Ce fut à l’une des parades du matin, sur la place du Kremlin, que Grimbalet reçut de Napoléon la croix promise à la Grande-Redoute ; son émotion et sa joie furent telles qu’il pleura, et c’était bizarre de voir cette figure (toujours cocasse, malgré ses moustaches rousses) qui riait et pleurait à la fois.

L’armée réduite à 60.000 hommes cantonna, soit à Moscou, soit dans les faubourgs.

Jean Cardignac profita de la liberté que lui laissait son service pour visiter en détail cette ville étrange et mystérieuse, capitale religieuse de la Russie.
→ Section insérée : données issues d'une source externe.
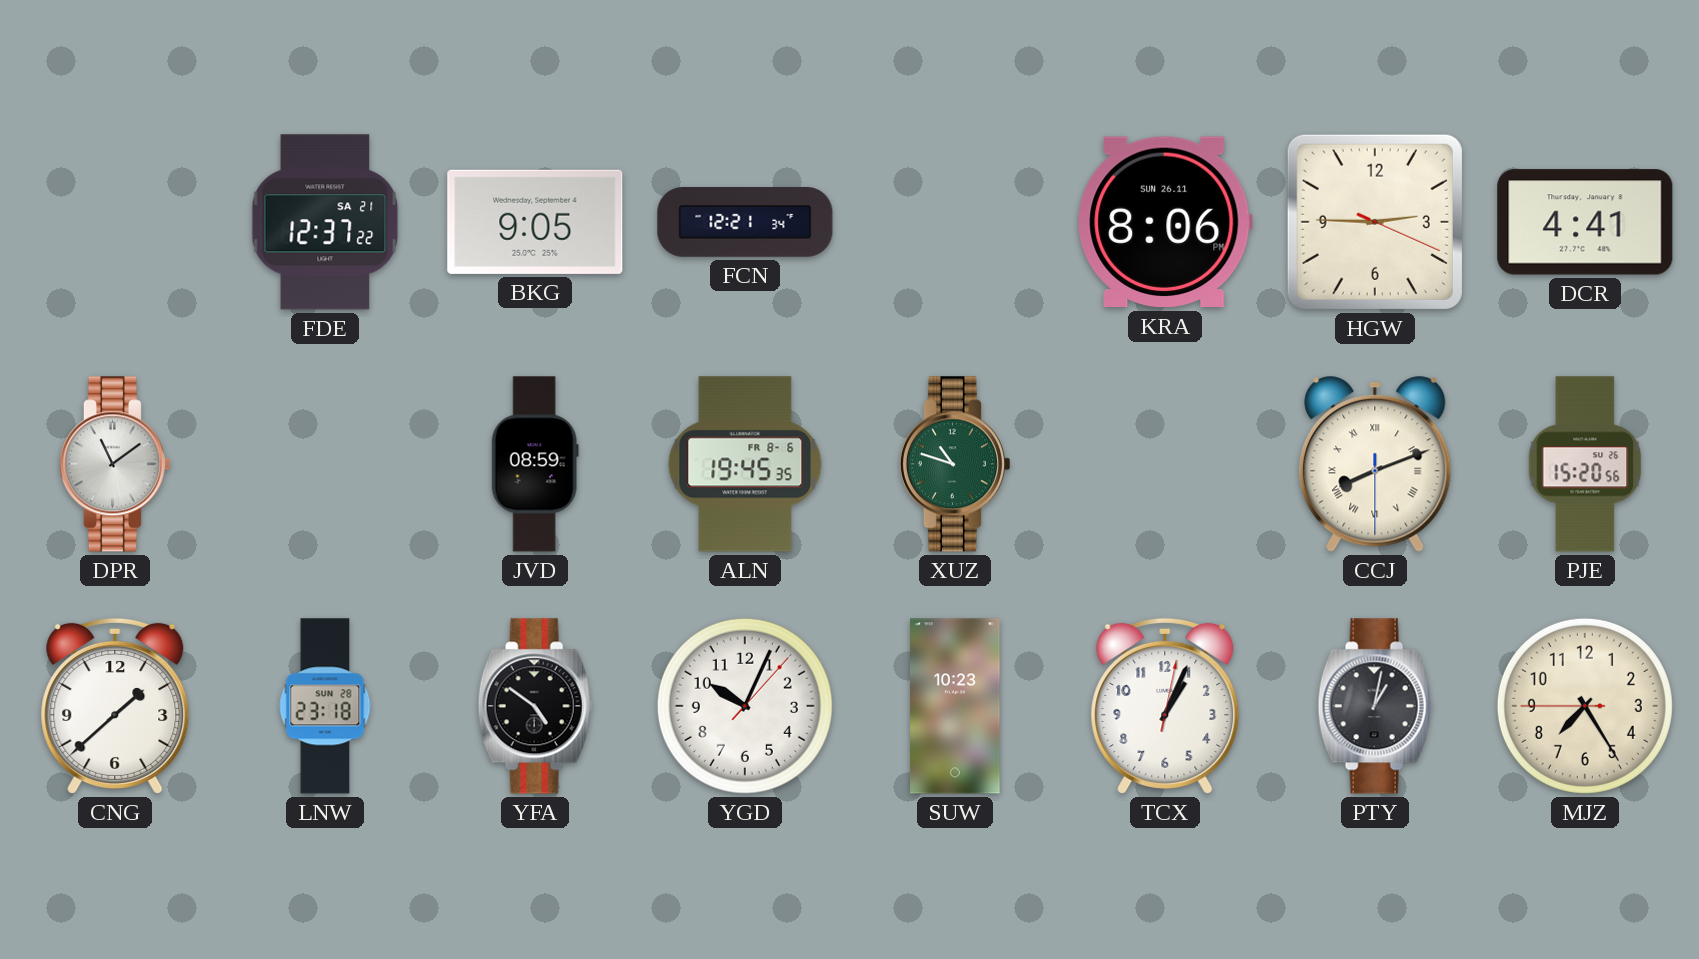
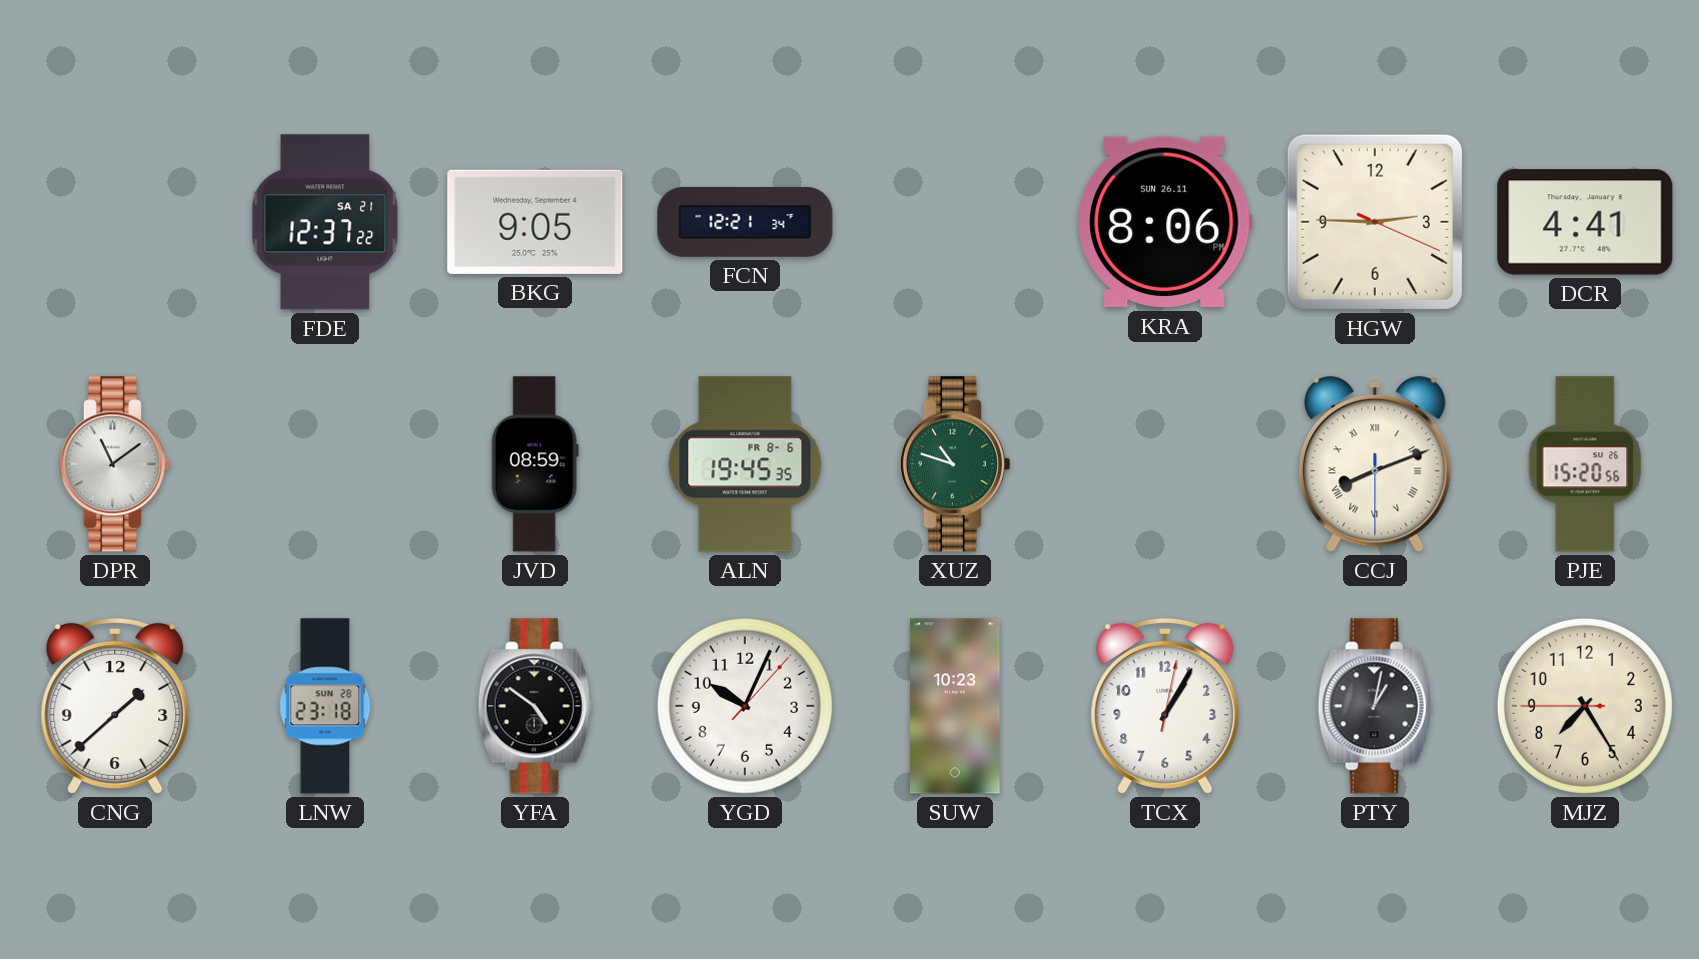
TCX: 1:04 -> 1:05
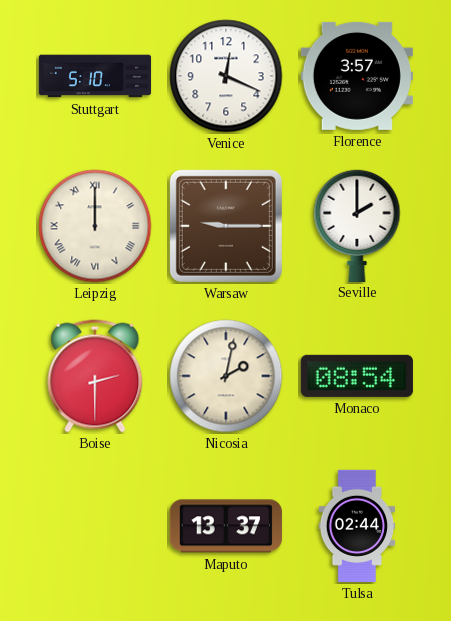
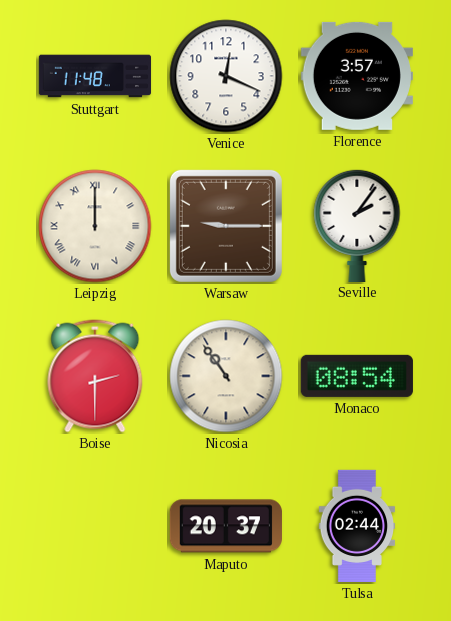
Stuttgart: 5:10 -> 11:48
Seville: 2:00 -> 2:06
Nicosia: 2:02 -> 10:54
Maputo: 13:37 -> 20:37
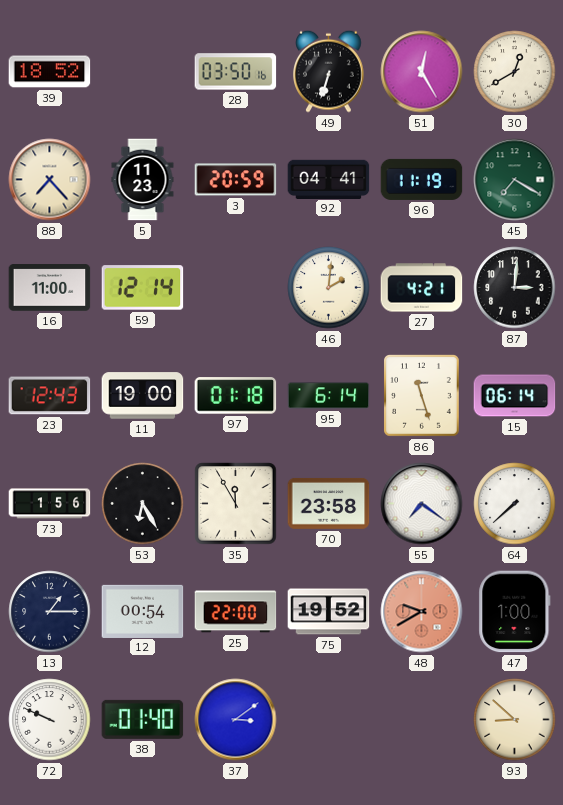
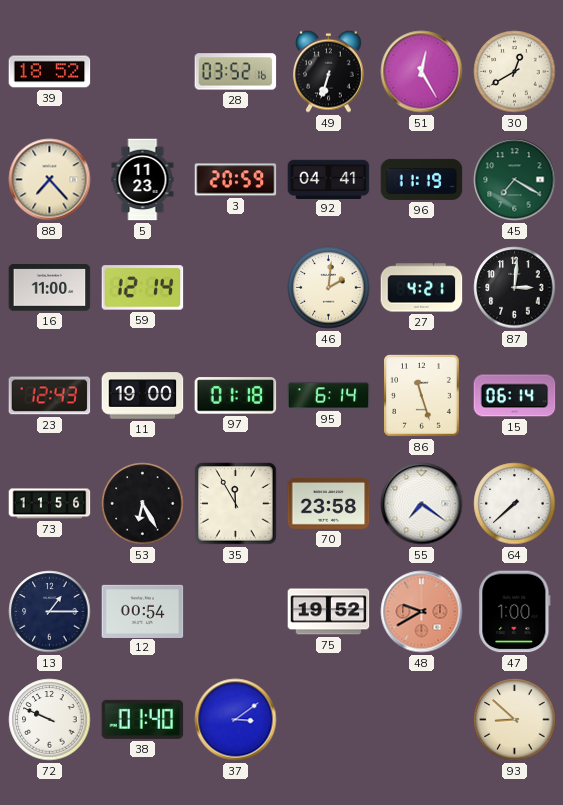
28: 03:50 -> 03:52
73: 1:56 -> 11:56
25: 22:00 -> none
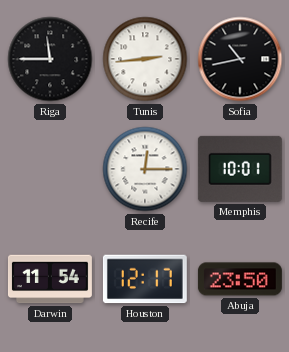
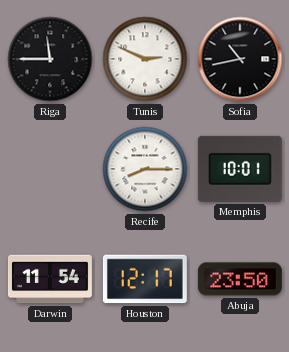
Tunis: 2:44 -> 2:49
Recife: 12:15 -> 8:15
Notre ami prit à ses excursions un vif plaisir et s’étonna de constater que l’aspect général de Moscou, ville du Nord, lui rappelait l’Orient, avec ses coupoles et ses dômes dorés.

Aux nombreux juifs qui s’y livraient, selon l’habitude de leur race, à tous les négoces, il acheta des fourrures rares, des bijoux singuliers, des images religieuses, en or ou argent repoussé, agrémentées d’émaux.

Tout cela était destiné, dans son esprit, à sa femme, à sa chère Lisette, dont il n’avait maintenant que de rares nouvelles, à cause de l’éloignement.

Après les fatigues de cette âpre campagne, tous les soldats, ainsi que Jean, se sentaient heureux du repos momentané que leur offrait Moscou.

Napoléon comptait bien y passer l’hiver et espérait pouvoir, entre temps, conclure la paix. Mais il n’avait pas prévu l’exaltation sauvage du patriotisme chez les Russes, qui ne pardonnaient pas à leur grand vainqueur d’avoir violé leur ville sainte.

Même chez les gentilshommes russes, il existait alors un antique fond de sauvagerie, et ce fut un gentilhomme — le comte Rostopchine, gouverneur de Moscou — qui, par un acte de grandiose barbarie, précipita la catastrophe qui devait amener la désastreuse retraite de l’armée française.

Une nuit, Jean Cardignac dormait. Il rêvait, à quoi ?… à sa femme sans doute, à ses enfants, au retour triomphal après la rude épreuve de cette guerre. Soudain il s’éveilla.